Last year’s State of Product Leadership survey suggested a role very much on the rise, with PMs taking on more and more responsibility and reporting high job satisfaction. This year’s survey paints a decidedly different picture of what feels like a role in transition. We surveyed 300 product leaders who own or lead teams focused on software products. We asked about their responsibilities, effectiveness, organizational structure, career path, and satisfaction.
We found some surprising things:
- Unlike last year’s survey which painted the picture of expanding scope, PMs seem to have a more circumscribed view of their direct responsibilities and influence.
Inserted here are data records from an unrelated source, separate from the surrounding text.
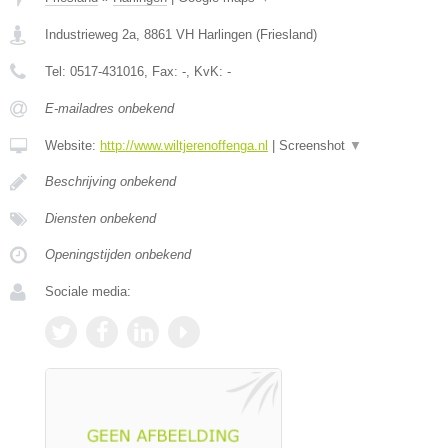
Industrieweg 2a
,
8861 VH
Harlingen
(
Friesland
)
Tel:
0517-431016
, Fax:
-
, KvK:
-
E-mailadres onbekend
Website:
http://www.wiltjerenoffenga.nl
|
Screenshot
▼
Beschrijving onbekend
Diensten onbekend
Openingstijden onbekend
Sociale media: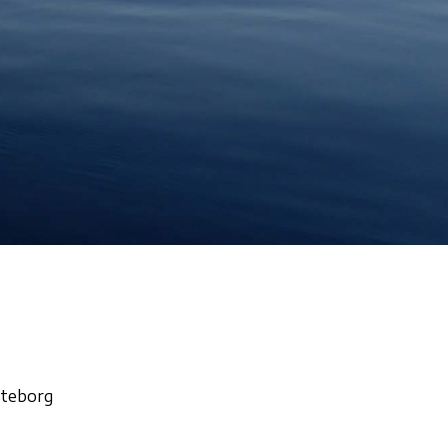
öteborg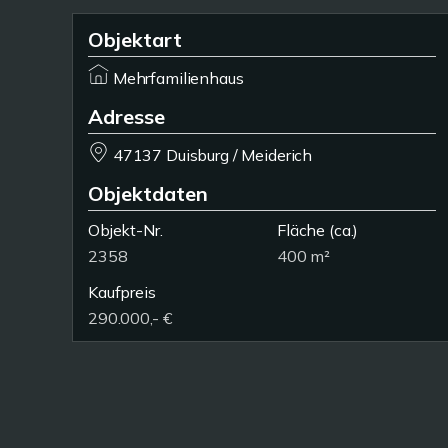
Objektart
Mehrfamilienhaus
Adresse
47137 Duisburg / Meiderich
Objektdaten
Objekt-Nr.
Fläche
(ca.)
2358
400 m²
Kaufpreis
290.000,- €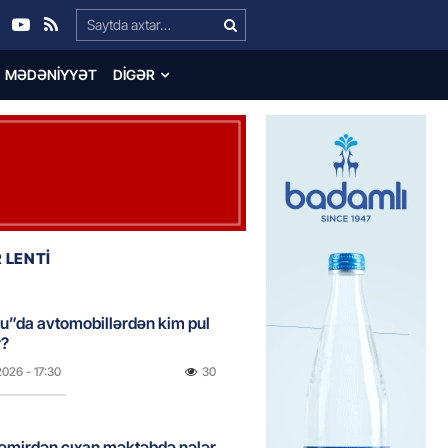
Search…
MƏDƏNIYYƏT
DIGƏR
 LENTİ
u”da avtomobillərdən kim pul
r?
2026
- 17:30
30
təmirdən çıxan məktəbdə nələr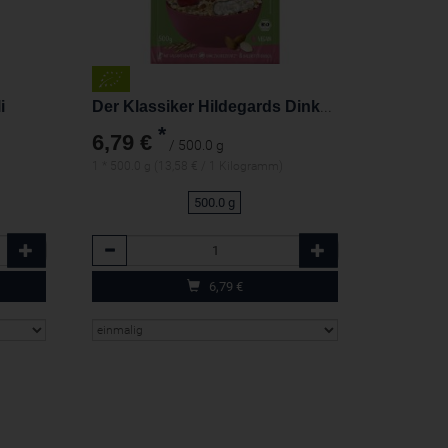
i
Der Klassiker Hildegards Dinkel-Müsli
*
6,79 €
/ 500.0 g
1 * 500.0 g (13,58 € / 1 Kilogramm)
500.0 g
Anzahl
6,79
€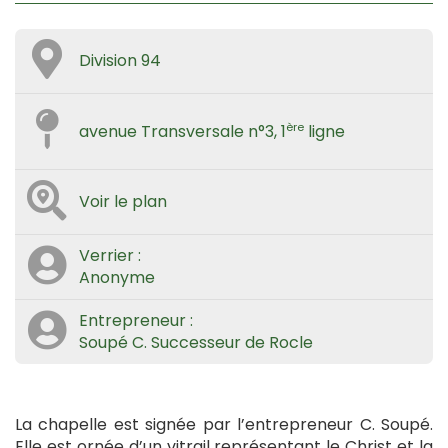
Division 94
ère
avenue Transversale n°3, 1
ligne
Voir le plan
Verrier :
Anonyme
Entrepreneur :
Soupé C. Successeur de Rocle
La chapelle est signée par l’entrepreneur C. Soupé.
Elle est ornée d’un vitrail représentant le Christ et la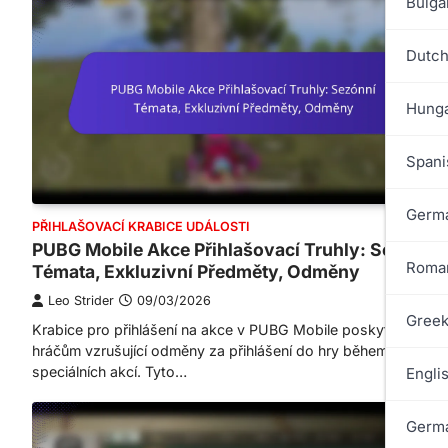
Bulga
Dutch
Hunga
Spani
Germa
PŘIHLAŠOVACÍ KRABICE UDÁLOSTI
PUBG Mobile Akce Přihlašovací Truhly: Sezónní
Roman
Témata, Exkluzivní Předměty, Odměny
Leo Strider
09/03/2026
Greek
Krabice pro přihlášení na akce v PUBG Mobile poskytují
hráčům vzrušující odměny za přihlášení do hry během
speciálních akcí. Tyto…
Engli
Germa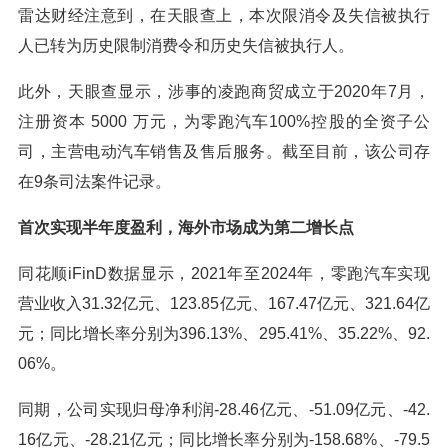
雷达财经注意到，在天眼查上，本次限消令及失信被执行
人已转为历史限制消费令和历史失信被执行人。
此外，天眼查显示，涉事的凌跑商贸成立于2020年7月，
注册资本 5000 万元，为零跑汽车100%控股的全资子公
司，主营电动汽车销售及售后服务。截至目前，该公司存
在9条司法案件记录。
首次实现半年度盈利，海外市场成为第二增长点
同花顺iFinD数据显示，2021年至2024年，零跑汽车实现
营业收入31.32亿元、123.85亿元、167.47亿元、321.64亿
元；同比增长率分别为396.13%、295.41%、35.22%、92.
06%。
同期，公司实现归母净利润-28.46亿元、-51.09亿元、-42.
16亿元、-28.21亿元；同比增长率分别为-158.68%、-79.5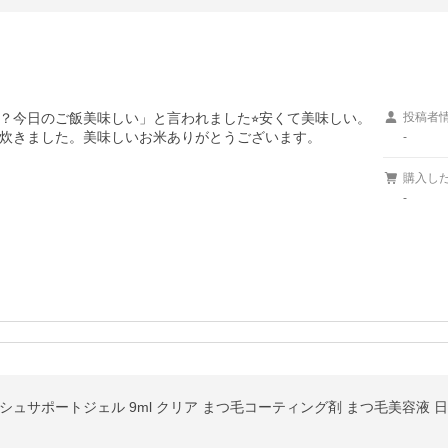
？今日のご飯美味しい」と言われました⭐︎安くて美味しい。
投稿者
炊きました。美味しいお米ありがとうございます。
-
購入し
-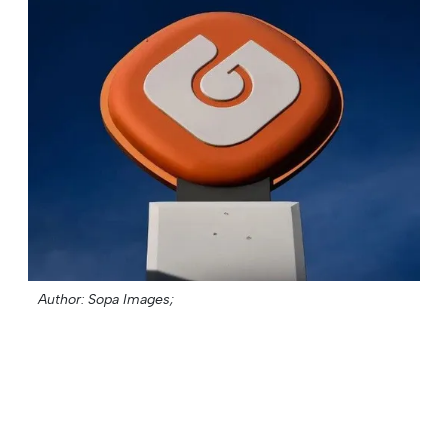
Author: Sopa Images;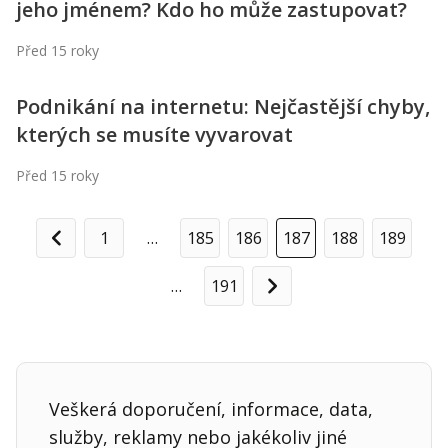
jeho jménem? Kdo ho může zastupovat?
Před 15 roky
Podnikání na internetu: Nejčastější chyby,
kterých se musíte vyvarovat
Před 15 roky
1
…
185
186
187
188
189
Předchozí
…
191
Další
Veškerá doporučení, informace, data,
služby, reklamy nebo jakékoliv jiné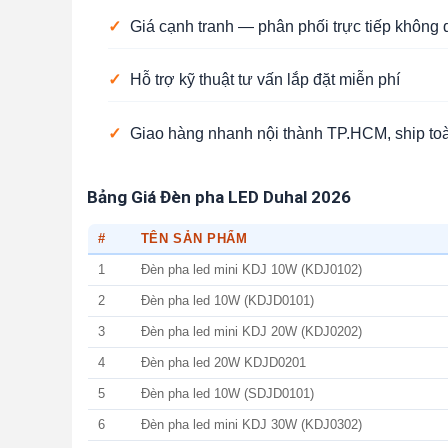
✓
Giá cạnh tranh — phân phối trực tiếp không 
✓
Hỗ trợ kỹ thuật tư vấn lắp đặt miễn phí
✓
Giao hàng nhanh nội thành TP.HCM, ship to
Bảng Giá Đèn pha LED Duhal 2026
#
TÊN SẢN PHẨM
1
Đèn pha led mini KDJ 10W (KDJ0102)
2
Đèn pha led 10W (KDJD0101)
3
Đèn pha led mini KDJ 20W (KDJ0202)
4
Đèn pha led 20W KDJD0201
5
Đèn pha led 10W (SDJD0101)
6
Đèn pha led mini KDJ 30W (KDJ0302)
- What product managers do and how they measure success appears to be a step behind the new realities of SaaS and other business models dependent on recurring revenue.
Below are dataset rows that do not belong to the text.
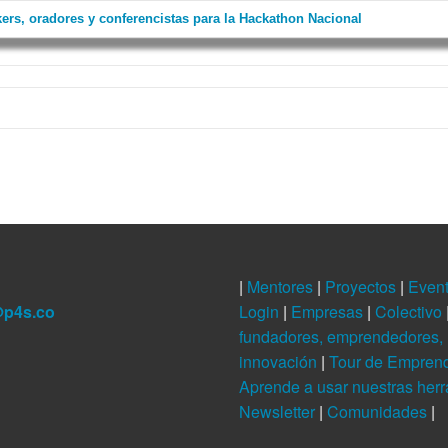
ers, oradores y conferencistas para la Hackathon Nacional
|
Mentores
|
Proyectos
|
Even
@p4s.co
Login
|
Empresas
|
Colectivo
fundadores, emprendedores, 
innovación
|
Tour de Empren
Aprende a usar nuestras her
Newsletter
|
Comunidades
|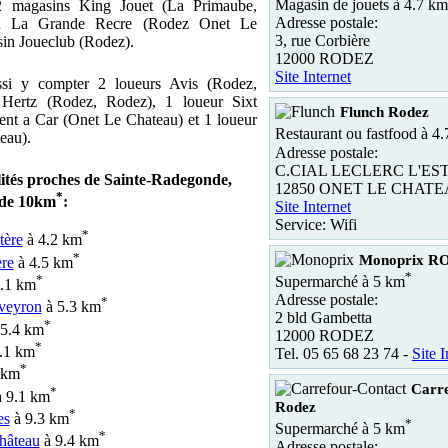
Magasin de jouets à 4.7 km
2 magasins King Jouet (La Primaube,
Adresse postale:
n La Grande Recre (Rodez Onet Le
3, rue Corbière
in Joueclub (Rodez).
12000 RODEZ
Site Internet
ssi y compter 2 loueurs Avis (Rodez,
 Hertz (Rodez, Rodez), 1 loueur Sixt
Flunch Rodez
ent a Car (Onet Le Chateau) et 1 loueur
Restaurant ou fastfood à 4
eau).
Adresse postale:
C.CIAL LECLERC L'ES
lités proches de Sainte-Radegonde,
12850 ONET LE CHAT
*
 de 10km
:
Site Internet
Service: Wifi
*
tère
à 4.2 km
*
Monoprix R
re
à 4.5 km
*
*
Supermarché à 5 km
.1 km
Adresse postale:
*
veyron
à 5.3 km
2 bld Gambetta
*
5.4 km
12000 RODEZ
*
.1 km
Tel. 05 65 68 23 74 -
Site I
*
 km
Carre
*
 9.1 km
Rodez
*
es
à 9.3 km
*
Supermarché à 5 km
*
hâteau
à 9.4 km
Adresse postale: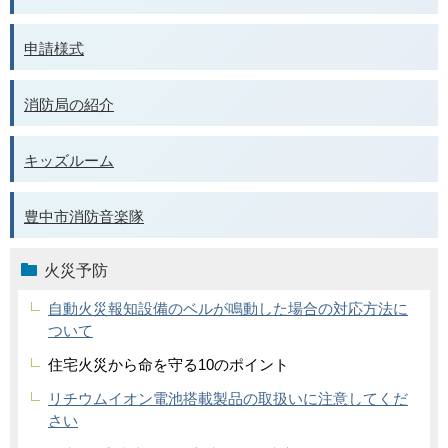
申請様式
消防局の紹介
キッズルーム
豊中市消防音楽隊
火災予防
自動火災報知設備のベルが鳴動した場合の対応方法に
ついて
住宅火災から命を守る10のポイント
リチウムイオン電池搭載製品の取扱いに注意してくだ
さい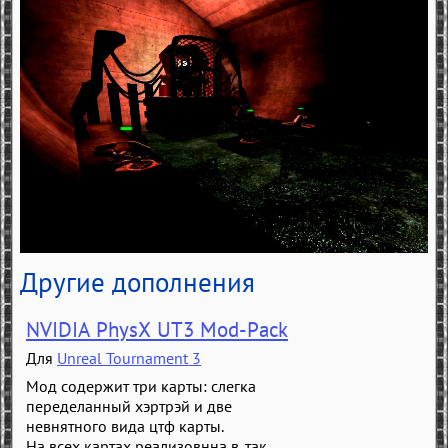
Другие дополнения
NVIDIA PhysX UT3 Mod-Pack
Для
Unreal Tournament 3
Мод содержит три карты: слегка
переделанный хэртрэй и две
невнятного вида цтф карты.
На всех картах реализовнна в, так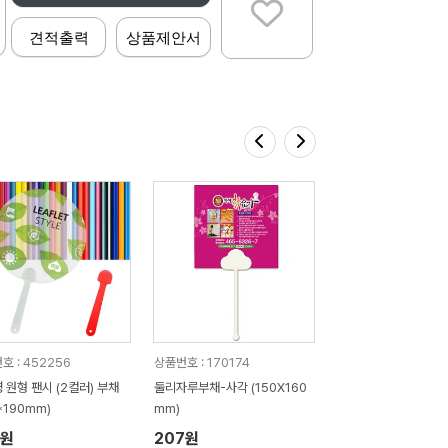
견적출력
상품제안서
호 : 452256
상품번호 : 170174
 원형 팬시 (2컬러) 부채
둘리자루부채-사각 (150X160
*190mm)
mm)
5원
207원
- PMs are more focused on alignment with design and go-to-market roles like UX, marketing, and customer success than with their core engineering constituents.
- Customer success and its central goal of customer retention appear to be a gap for PMs who report less alignment with this function and lower eectiveness in contributing here.
This eBook discusses the key findings from our research, outlines a profile of today’s product leaders, and provides recommendations for how to apply these findings with your own teams.
We surveyed 300 product leaders from digital product companies (both software companies and traditional enterprises).
The majority of respondents work for B2B SaaS companies, but we also surveyed a healthy sample outside of this core audience.
The survey focused primarily on North America with the majority of respondents hailing from tech-heavy regions like the Northeast and West Coast. Companies were evenly sampled across all sizes from <$25 million to over $1 billion in revenue.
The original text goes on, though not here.